Extracted page text data:
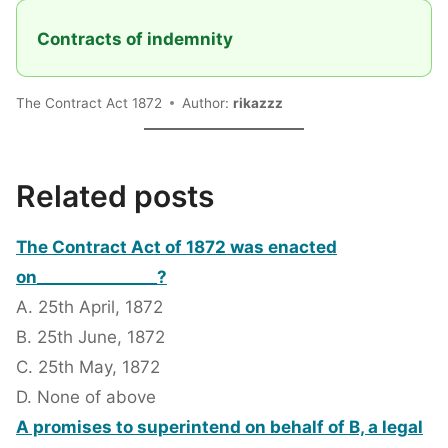
Contracts of indemnity
The Contract Act 1872
Author:
rikazzz
Related posts
The Contract Act of 1872 was enacted
on_______________?
A. 25th April, 1872
B. 25th June, 1872
C. 25th May, 1872
D. None of above
A promises to superintend on behalf of B, a legal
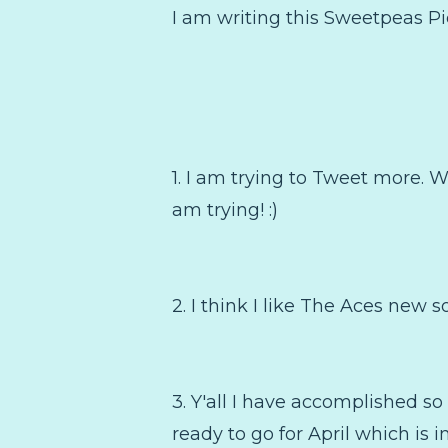
I am writing this Sweetpeas Pic
1. I am trying to Tweet more. W
am trying! :)
2. I think I like The Aces new s
3. Y'all I have accomplished s
ready to go for April which is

§ Directions: Find "trying" in the preceding records. Copy each line that holds it.

§ Result of the task:
1. I am trying to Tweet more. W
am trying! :)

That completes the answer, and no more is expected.